* **Your task**: When scanning the data, count every line with "августа" in it, and report only the resulting number.

Collected data
------
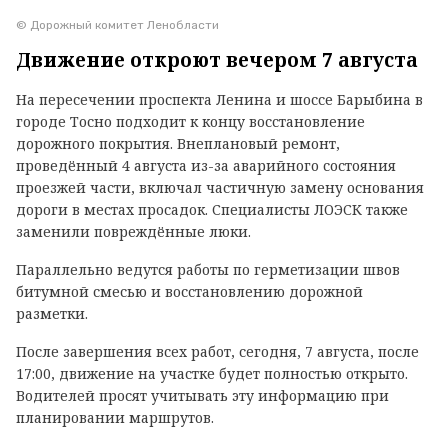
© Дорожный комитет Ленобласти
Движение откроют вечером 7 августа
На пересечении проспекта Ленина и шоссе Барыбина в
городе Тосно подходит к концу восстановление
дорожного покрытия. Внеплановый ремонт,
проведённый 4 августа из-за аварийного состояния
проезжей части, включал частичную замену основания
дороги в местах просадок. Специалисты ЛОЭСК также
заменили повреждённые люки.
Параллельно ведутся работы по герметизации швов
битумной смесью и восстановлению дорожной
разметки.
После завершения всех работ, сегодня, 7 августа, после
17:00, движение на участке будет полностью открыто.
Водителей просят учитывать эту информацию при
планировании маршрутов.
------
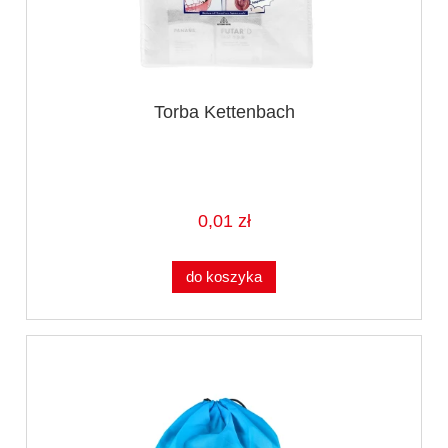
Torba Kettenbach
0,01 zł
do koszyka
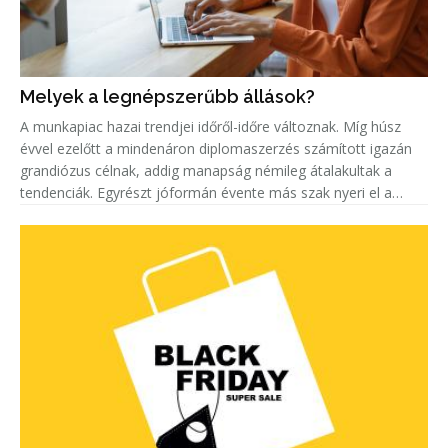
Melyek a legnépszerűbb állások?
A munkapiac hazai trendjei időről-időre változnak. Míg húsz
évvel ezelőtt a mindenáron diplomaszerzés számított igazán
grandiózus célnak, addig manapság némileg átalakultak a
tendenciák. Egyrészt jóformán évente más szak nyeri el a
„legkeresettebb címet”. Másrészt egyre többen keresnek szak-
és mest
------
* **Response to the exercise**: 3